#### [ACTIVITY]
What is needed is an exact copy of all the records.

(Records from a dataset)
◇ ◇ ◇ ◇ ◇

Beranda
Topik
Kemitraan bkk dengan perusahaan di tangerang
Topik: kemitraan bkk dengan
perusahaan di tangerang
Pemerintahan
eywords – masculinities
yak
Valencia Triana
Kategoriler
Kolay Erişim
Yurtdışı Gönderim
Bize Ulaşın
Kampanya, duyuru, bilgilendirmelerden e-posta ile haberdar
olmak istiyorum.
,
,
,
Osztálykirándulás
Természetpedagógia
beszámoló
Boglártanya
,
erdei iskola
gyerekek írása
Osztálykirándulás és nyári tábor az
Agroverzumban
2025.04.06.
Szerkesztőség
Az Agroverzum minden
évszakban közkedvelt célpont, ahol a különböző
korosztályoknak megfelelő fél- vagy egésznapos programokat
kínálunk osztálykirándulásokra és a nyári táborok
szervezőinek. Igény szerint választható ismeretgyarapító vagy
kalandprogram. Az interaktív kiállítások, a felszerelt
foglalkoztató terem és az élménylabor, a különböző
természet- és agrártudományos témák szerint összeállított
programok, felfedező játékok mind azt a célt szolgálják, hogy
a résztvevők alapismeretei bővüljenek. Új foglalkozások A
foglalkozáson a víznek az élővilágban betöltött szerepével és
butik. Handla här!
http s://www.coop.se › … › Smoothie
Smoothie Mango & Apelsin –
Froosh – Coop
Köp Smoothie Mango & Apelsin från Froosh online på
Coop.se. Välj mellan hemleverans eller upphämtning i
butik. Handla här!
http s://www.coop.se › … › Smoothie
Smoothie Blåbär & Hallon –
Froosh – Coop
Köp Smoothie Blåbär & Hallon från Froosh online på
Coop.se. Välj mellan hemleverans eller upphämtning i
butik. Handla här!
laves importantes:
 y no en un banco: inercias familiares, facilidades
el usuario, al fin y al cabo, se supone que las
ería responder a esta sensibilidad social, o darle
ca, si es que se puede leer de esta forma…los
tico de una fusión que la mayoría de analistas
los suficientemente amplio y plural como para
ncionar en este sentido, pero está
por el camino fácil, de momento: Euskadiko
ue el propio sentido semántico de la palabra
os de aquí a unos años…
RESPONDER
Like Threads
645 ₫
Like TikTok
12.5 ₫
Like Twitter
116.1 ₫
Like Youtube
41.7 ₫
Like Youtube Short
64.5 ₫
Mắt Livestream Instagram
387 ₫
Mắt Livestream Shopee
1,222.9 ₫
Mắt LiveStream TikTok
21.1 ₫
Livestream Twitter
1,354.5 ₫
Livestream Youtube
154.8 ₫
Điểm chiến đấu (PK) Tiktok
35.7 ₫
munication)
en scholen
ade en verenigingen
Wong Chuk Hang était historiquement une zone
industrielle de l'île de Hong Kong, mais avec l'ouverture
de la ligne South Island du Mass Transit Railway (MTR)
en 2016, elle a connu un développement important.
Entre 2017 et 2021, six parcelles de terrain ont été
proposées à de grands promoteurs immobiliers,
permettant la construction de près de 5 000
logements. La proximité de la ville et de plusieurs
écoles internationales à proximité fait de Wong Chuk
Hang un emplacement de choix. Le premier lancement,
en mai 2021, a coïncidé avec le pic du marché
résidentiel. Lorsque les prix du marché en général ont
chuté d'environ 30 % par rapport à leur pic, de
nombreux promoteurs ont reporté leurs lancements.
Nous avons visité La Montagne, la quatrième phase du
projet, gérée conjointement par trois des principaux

◇ ◇ ◇ ◇ ◇

#### [RESULT OF THE TASK]
Beranda
Topik
Kemitraan bkk dengan perusahaan di tangerang
Topik: kemitraan bkk dengan
perusahaan di tangerang
Pemerintahan
eywords – masculinities
yak
Valencia Triana
Kategoriler
Kolay Erişim
Yurtdışı Gönderim
Bize Ulaşın
Kampanya, duyuru, bilgilendirmelerden e-posta ile haberdar
olmak istiyorum.
,
,
,
Osztálykirándulás
Természetpedagógia
beszámoló
Boglártanya
,
erdei iskola
gyerekek írása
Osztálykirándulás és nyári tábor az
Agroverzumban
2025.04.06.
Szerkesztőség
Az Agroverzum minden
évszakban közkedvelt célpont, ahol a különböző
korosztályoknak megfelelő fél- vagy egésznapos programokat
kínálunk osztálykirándulásokra és a nyári táborok
szervezőinek. Igény szerint választható ismeretgyarapító vagy
kalandprogram. Az interaktív kiállítások, a felszerelt
foglalkoztató terem és az élménylabor, a különböző
természet- és agrártudományos témák szerint összeállított
programok, felfedező játékok mind azt a célt szolgálják, hogy
a résztvevők alapismeretei bővüljenek. Új foglalkozások A
foglalkozáson a víznek az élővilágban betöltött szerepével és
butik. Handla här!
http s://www.coop.se › … › Smoothie
Smoothie Mango & Apelsin –
Froosh – Coop
Köp Smoothie Mango & Apelsin från Froosh online på
Coop.se. Välj mellan hemleverans eller upphämtning i
butik. Handla här!
http s://www.coop.se › … › Smoothie
Smoothie Blåbär & Hallon –
Froosh – Coop
Köp Smoothie Blåbär & Hallon från Froosh online på
Coop.se. Välj mellan hemleverans eller upphämtning i
butik. Handla här!
laves importantes:
 y no en un banco: inercias familiares, facilidades
el usuario, al fin y al cabo, se supone que las
ería responder a esta sensibilidad social, o darle
ca, si es que se puede leer de esta forma…los
tico de una fusión que la mayoría de analistas
los suficientemente amplio y plural como para
ncionar en este sentido, pero está
por el camino fácil, de momento: Euskadiko
ue el propio sentido semántico de la palabra
os de aquí a unos años…
RESPONDER
Like Threads
645 ₫
Like TikTok
12.5 ₫
Like Twitter
116.1 ₫
Like Youtube
41.7 ₫
Like Youtube Short
64.5 ₫
Mắt Livestream Instagram
387 ₫
Mắt Livestream Shopee
1,222.9 ₫
Mắt LiveStream TikTok
21.1 ₫
Livestream Twitter
1,354.5 ₫
Livestream Youtube
154.8 ₫
Điểm chiến đấu (PK) Tiktok
35.7 ₫
munication)
en scholen
ade en verenigingen
Wong Chuk Hang était historiquement une zone
industrielle de l'île de Hong Kong, mais avec l'ouverture
de la ligne South Island du Mass Transit Railway (MTR)
en 2016, elle a connu un développement important.
Entre 2017 et 2021, six parcelles de terrain ont été
proposées à de grands promoteurs immobiliers,
permettant la construction de près de 5 000
logements. La proximité de la ville et de plusieurs
écoles internationales à proximité fait de Wong Chuk
Hang un emplacement de choix. Le premier lancement,
en mai 2021, a coïncidé avec le pic du marché
résidentiel. Lorsque les prix du marché en général ont
chuté d'environ 30 % par rapport à leur pic, de
nombreux promoteurs ont reporté leurs lancements.
Nous avons visité La Montagne, la quatrième phase du
projet, gérée conjointement par trois des principaux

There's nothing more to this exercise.